In the days before my sons came to be I still worked in the field surveying seismic lines for the oil and gas companies. We explored some of the most remote areas in Alberta, and the world, by constructing our own temporary roads, or lines. A 4x4 pick-up can go a long way into the back country with a D6 cat in front of it.

I should tell you about Sam. Or Samo or Cactus Sam, they are all the same dog. Sam was my traveling companion for some of these field years. Sam was a great white Samoyed. To have had an animal as gifted as him call me his was truly privileged. I could tell you why I called him Cactus Sam but that is a different story and, besides, he always thinks the joke is on him when I tell that one!

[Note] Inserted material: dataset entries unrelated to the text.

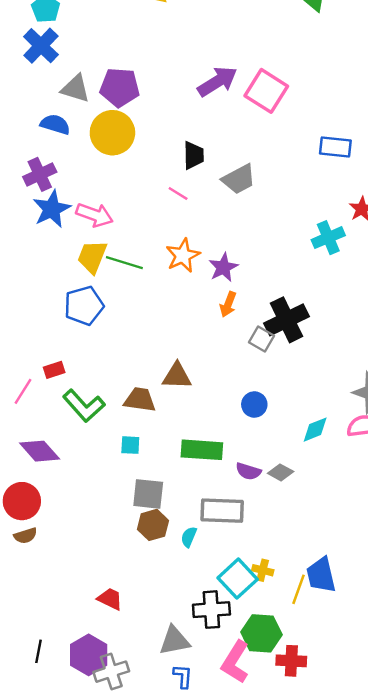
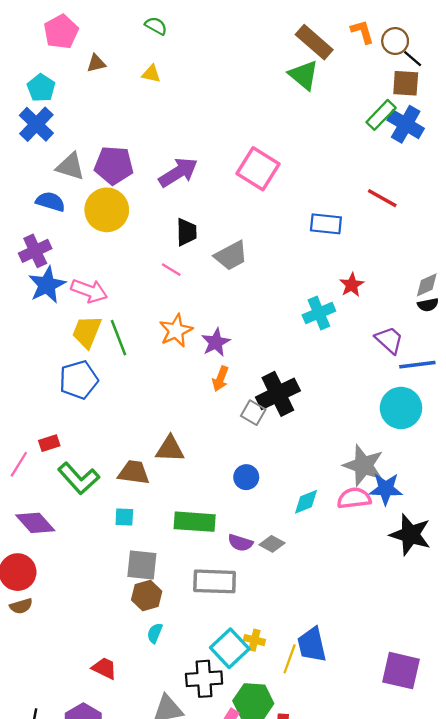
purple arrow: (217, 81) -> (178, 172), moved
green line: (124, 263) -> (118, 338), turned 52
cyan semicircle: (189, 537) -> (155, 633), moved

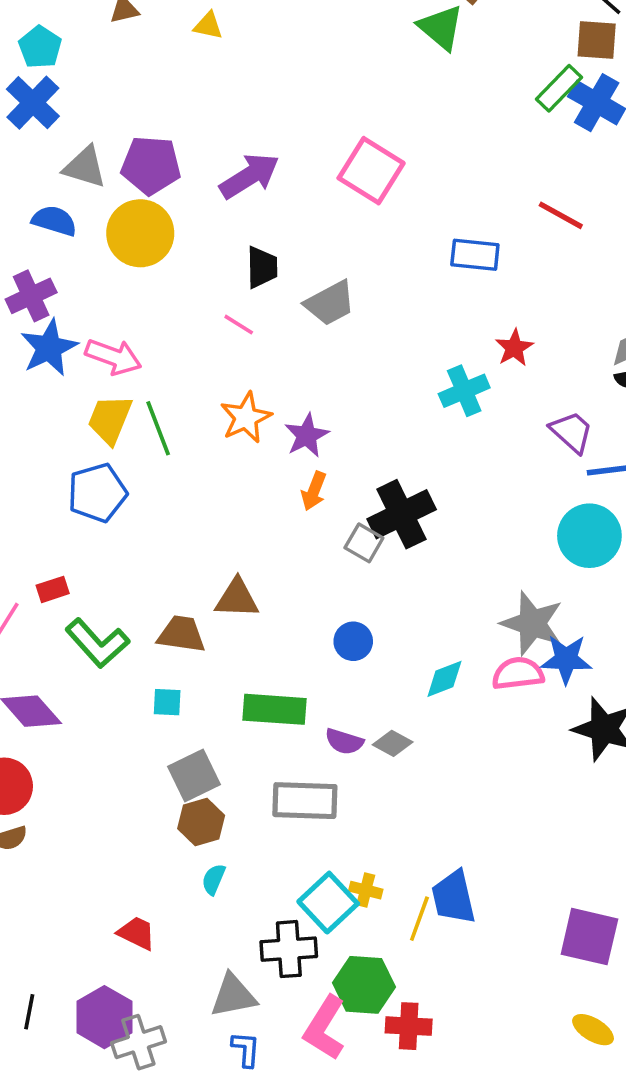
gray square: (142, 565) -> (194, 776), turned -32

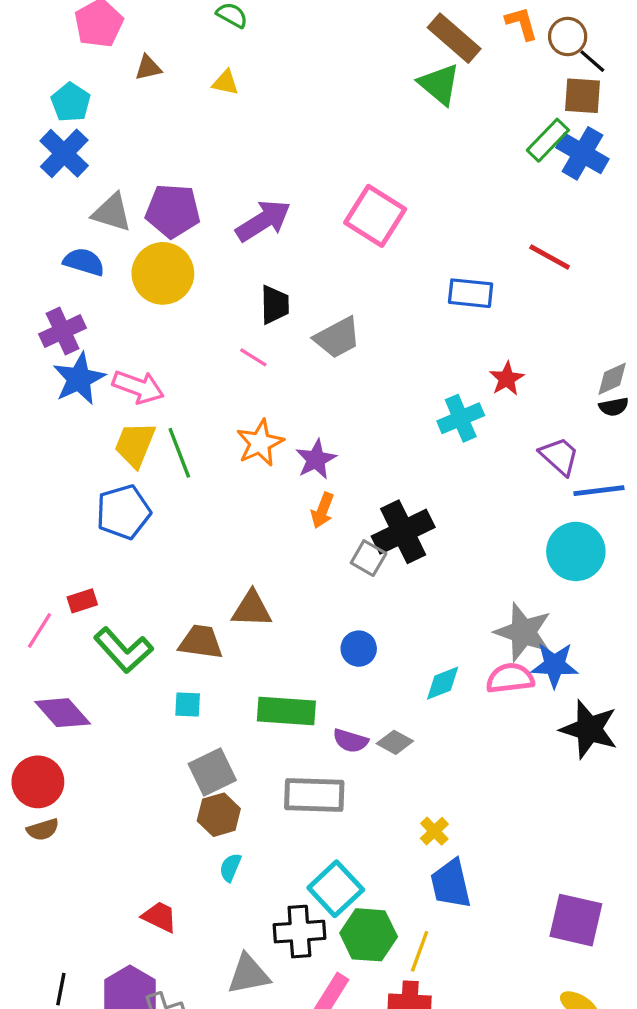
yellow cross: (366, 890) -> (434, 831), moved, turned 32
yellow line: (419, 919) -> (420, 951), moved
green hexagon: (364, 985) -> (369, 935), moved

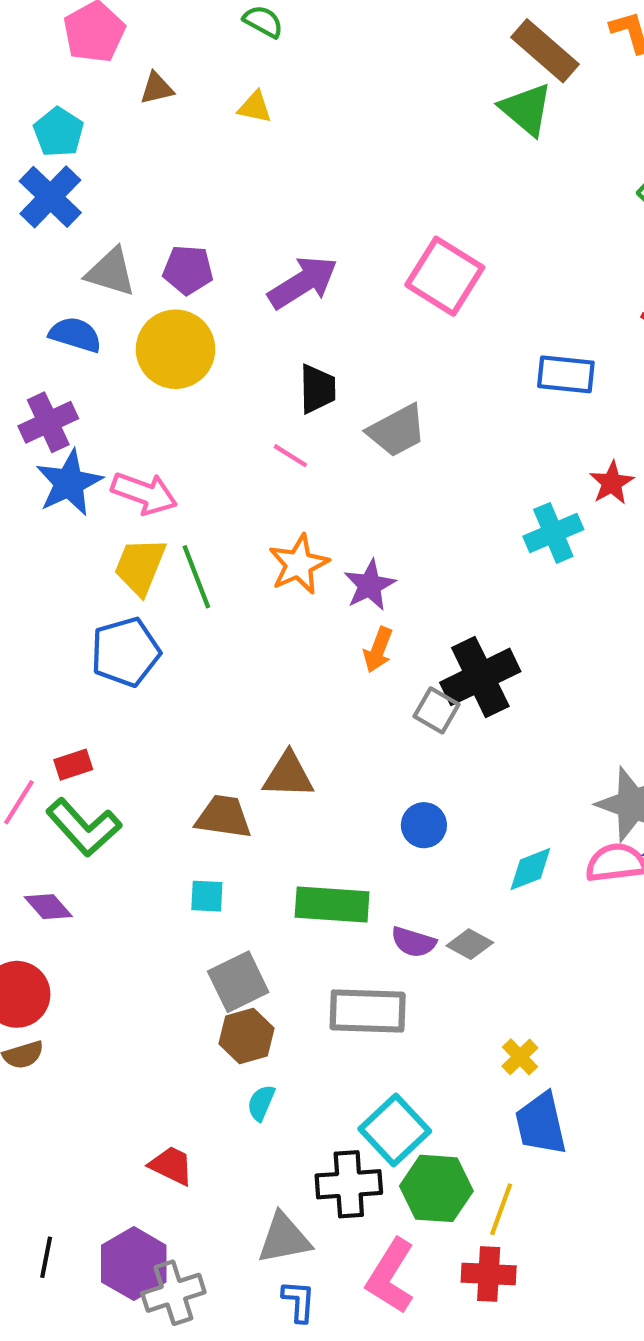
purple pentagon: (173, 211) -> (188, 270), size x0.7
green L-shape: (123, 650) -> (84, 827), moved
purple diamond: (63, 713) -> (48, 907), size x0.7

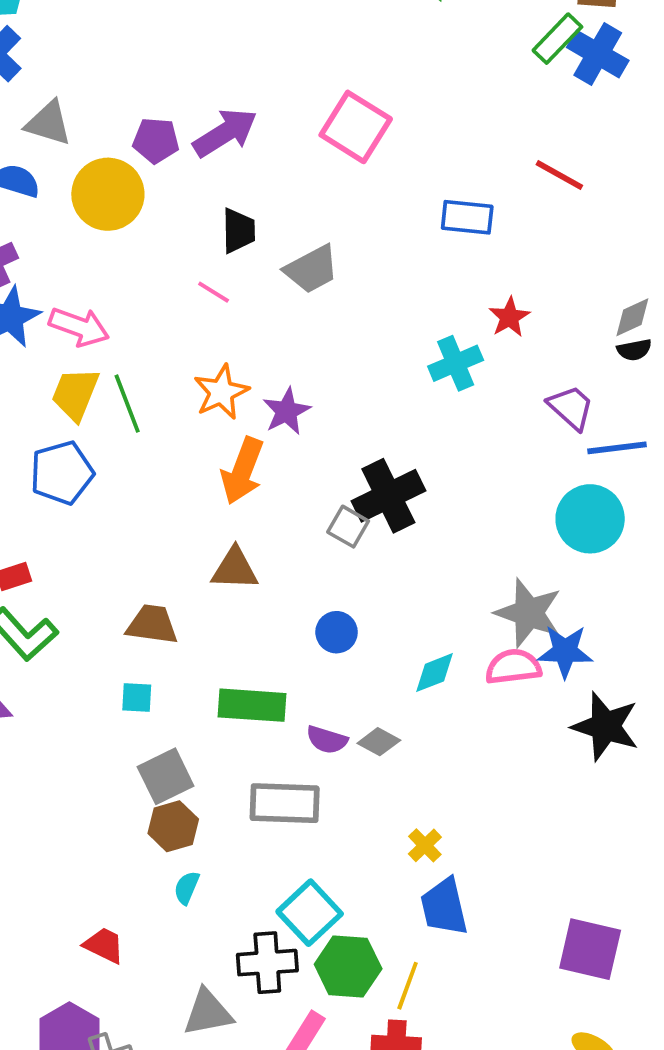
purple pentagon: (188, 270) -> (156, 140), moved
orange arrow: (378, 650) -> (242, 471), moved, size x1.6
brown triangle: (288, 775) -> (235, 569), moved

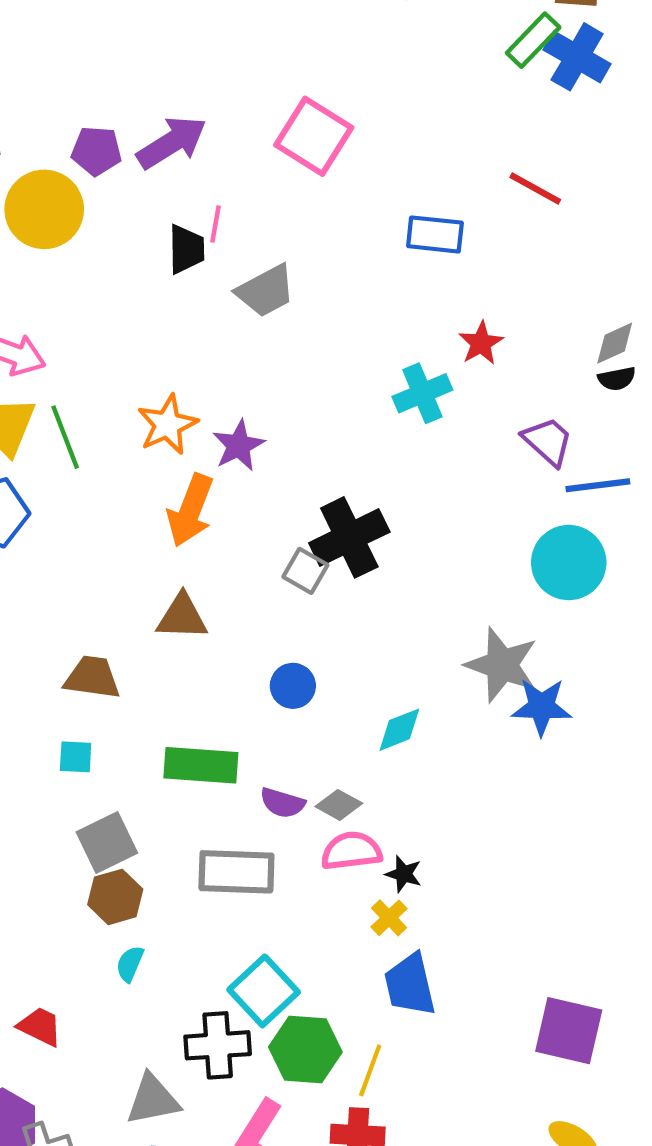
pink line: (214, 292) -> (216, 224), moved, turned 68
pink semicircle: (513, 667) -> (351, 851), moved
black star: (605, 726) -> (404, 874), moved, size x0.5

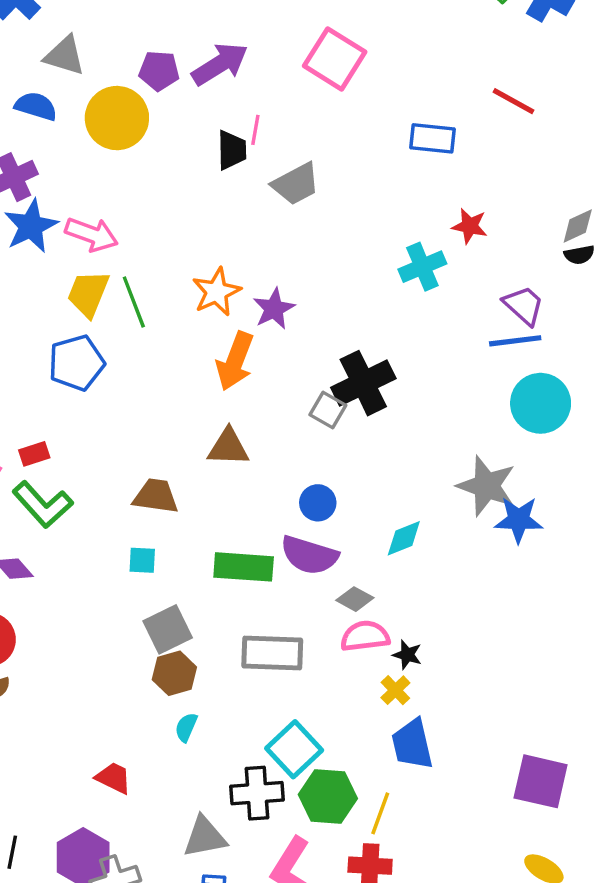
red star: (481, 343) -> (470, 226), turned -30
blue line: (598, 485) -> (515, 341), moved
purple semicircle: (282, 803) -> (309, 555), moved, size x1.6

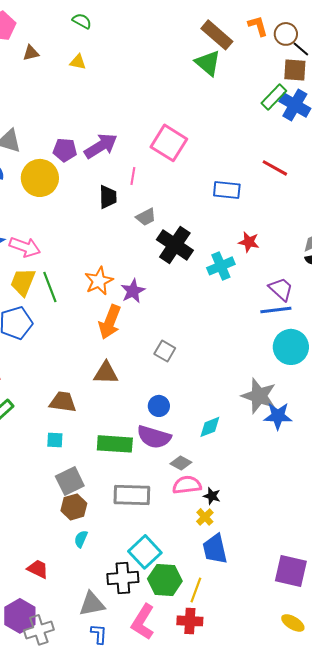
pink line: (255, 130) -> (133, 176), moved
gray trapezoid: (296, 184) -> (146, 217), size x0.7
black cross: (363, 383) -> (175, 245), moved, turned -30

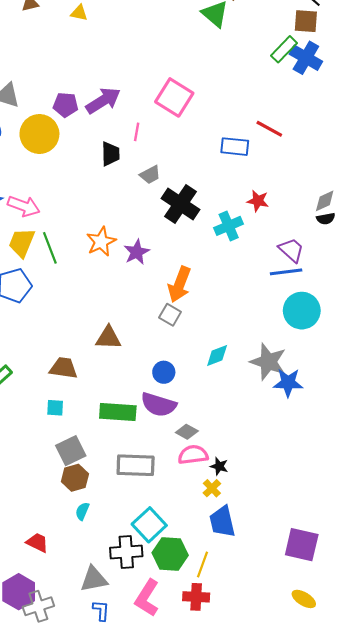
red line: (275, 168) -> (269, 129), moved
orange arrow: (110, 322) -> (179, 284), moved
cyan diamond: (210, 427) -> (217, 356), moved

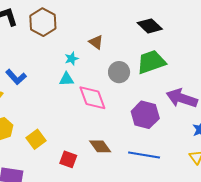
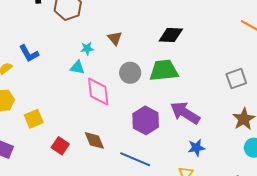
black diamond: (150, 26) -> (171, 35), turned -55

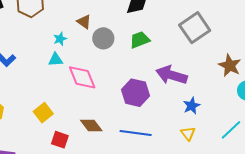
green trapezoid: (164, 70) -> (140, 40), size x0.7
gray circle: (130, 73) -> (103, 38), moved
gray square: (236, 79) -> (195, 28), moved, size x1.4
yellow square: (34, 119) -> (43, 113), moved

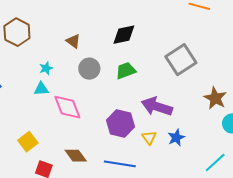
brown triangle: (84, 22) -> (73, 41), moved
yellow triangle: (188, 133) -> (149, 138), moved

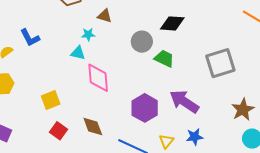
brown triangle: (73, 41) -> (105, 16), moved, turned -35
gray circle: (89, 69) -> (142, 42), moved
green trapezoid: (126, 71) -> (164, 59), turned 30
yellow triangle: (149, 138) -> (166, 141), moved

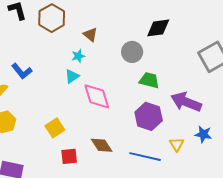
brown triangle: (105, 16) -> (90, 35), turned 35
cyan triangle: (78, 53) -> (72, 76), turned -35
green trapezoid: (164, 59) -> (149, 80), moved
red square: (59, 131) -> (69, 156), turned -30
blue star: (195, 137) -> (203, 134), turned 30

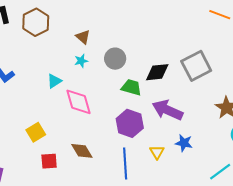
black diamond: (158, 28) -> (157, 72), moved
brown triangle: (90, 35) -> (83, 37), moved
cyan star: (78, 56) -> (81, 61), moved
blue line: (145, 157) -> (125, 163), turned 72

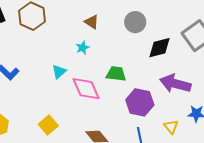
brown triangle: (83, 37) -> (92, 22), moved
gray circle: (115, 59) -> (135, 22), moved
green trapezoid: (131, 87) -> (116, 74), moved

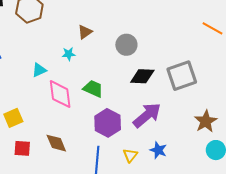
brown triangle: (92, 22) -> (85, 32), turned 35
purple arrow: (175, 84) -> (147, 115), turned 108

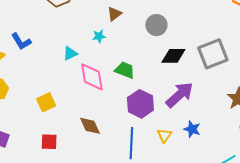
red square: (22, 148) -> (49, 142), moved

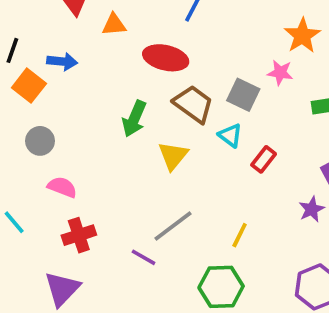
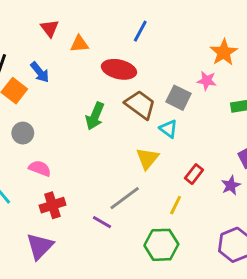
blue arrow: (62, 61) -> (40, 72), turned 45
yellow triangle: (173, 156) -> (147, 158), moved
red rectangle: (264, 159) -> (194, 174), moved

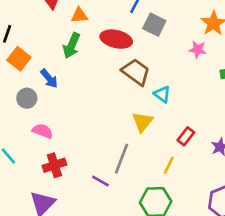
blue arrow: (40, 72) -> (49, 78), moved
gray square: (178, 98) -> (154, 25), moved
green arrow: (95, 116) -> (71, 46), moved
gray line: (125, 198) -> (121, 159), turned -32

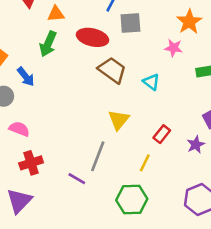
gray square: (154, 25) -> (130, 23), turned -30
cyan triangle: (162, 94) -> (151, 82), moved

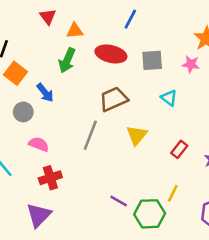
gray square: (130, 23) -> (152, 60), moved
brown trapezoid: (112, 70) -> (114, 99), moved, turned -60
gray line: (98, 156) -> (90, 135), moved
yellow line: (145, 163) -> (173, 193), moved
purple line: (77, 179) -> (119, 201), moved

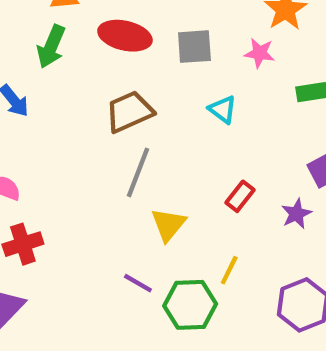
gray line: (90, 135) -> (138, 172), moved
yellow triangle: (137, 135) -> (168, 225), moved

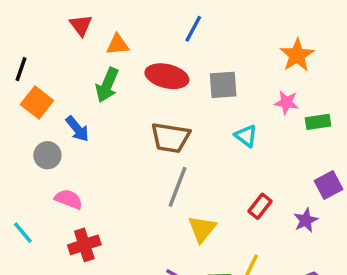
pink star: (260, 53) -> (286, 103), moved
brown trapezoid: (129, 112) -> (170, 138), turned -147

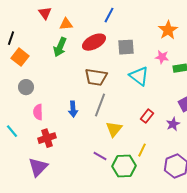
red ellipse: (167, 76) -> (94, 42), turned -40
blue arrow: (77, 129) -> (73, 109), moved, turned 35
cyan triangle: (246, 136) -> (139, 76), size x1.5
pink semicircle: (69, 199) -> (38, 112), turned -112

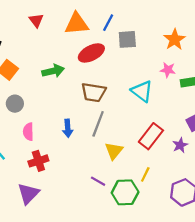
orange triangle: (66, 24) -> (77, 24), moved, size x1.6
green arrow: (60, 47) -> (53, 71), moved, turned -126
gray square: (126, 47) -> (127, 39), moved
red rectangle: (147, 116) -> (151, 136), size x1.6

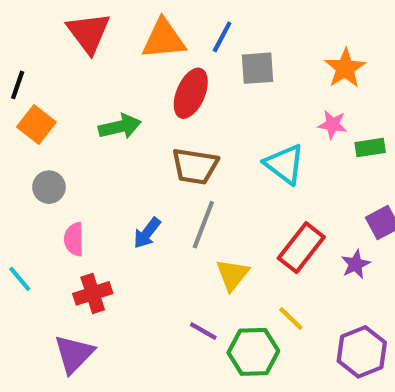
red triangle: (36, 20) -> (89, 33), size x1.6
red ellipse: (91, 53) -> (191, 93), turned -40
blue arrow: (68, 128) -> (147, 233), turned 42
yellow line: (145, 174) -> (291, 318), turned -72

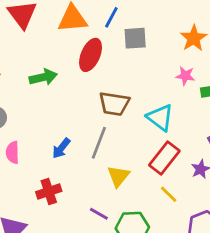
cyan triangle: (285, 164) -> (160, 118), moved
brown trapezoid: (195, 166) -> (114, 104), moved
red cross: (93, 293) -> (49, 191), moved
yellow line: (291, 318) -> (169, 194), moved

To the North and East was open wilderness and it was there throughout we traversed our lines. My job was to strike off the cats and control the line construction; A job with zero tolerance for error as the cats worked in pairs to cut and clean three to five kilometers of new line per day. Sam kept company all the way, unless he was off chasing squirrels, jack rabbits, or any of the variety of other animals which make the forest their home.

Our transportation this day was an Argo, an open topped six or eight wheeled ATV; Ours was a six-wheeled orange model. We were traveling in to strike some line off one morning when we saw them.

As we rounded a corner in the trail, we surprised a pack of wolves. Or maybe, I've thought, they were waiting there for us. For a moment, they all looked at us. There was a black one, a brown, some greys. Eight to ten in the pack that I saw. They looked at us with one mind, their intent unknown to me, or Sam, turned together and magically, seamlessly, vanished into the surrounding wilderness at the same time. The black is the one I remember most, but what impressed me about them was how they acted together.

That night, or perhaps the next, at the end of the day they saw us again. The reverse was not true, for we heard them this time but saw nothing. At dusk they began to howl in the valley before us. Such melancholy they sing. I sometimes believe their song is meant to lull their prey into standing still to appreciate it. One begins and another joins ... I had thought by the sound of it that they were miles away.

I took a step into the valley with Sam at my side. Something made me turn us back after that first step and call it a day’s work. Maybe, it was just common sense. Maybe, but I know the wolves were there, always watching.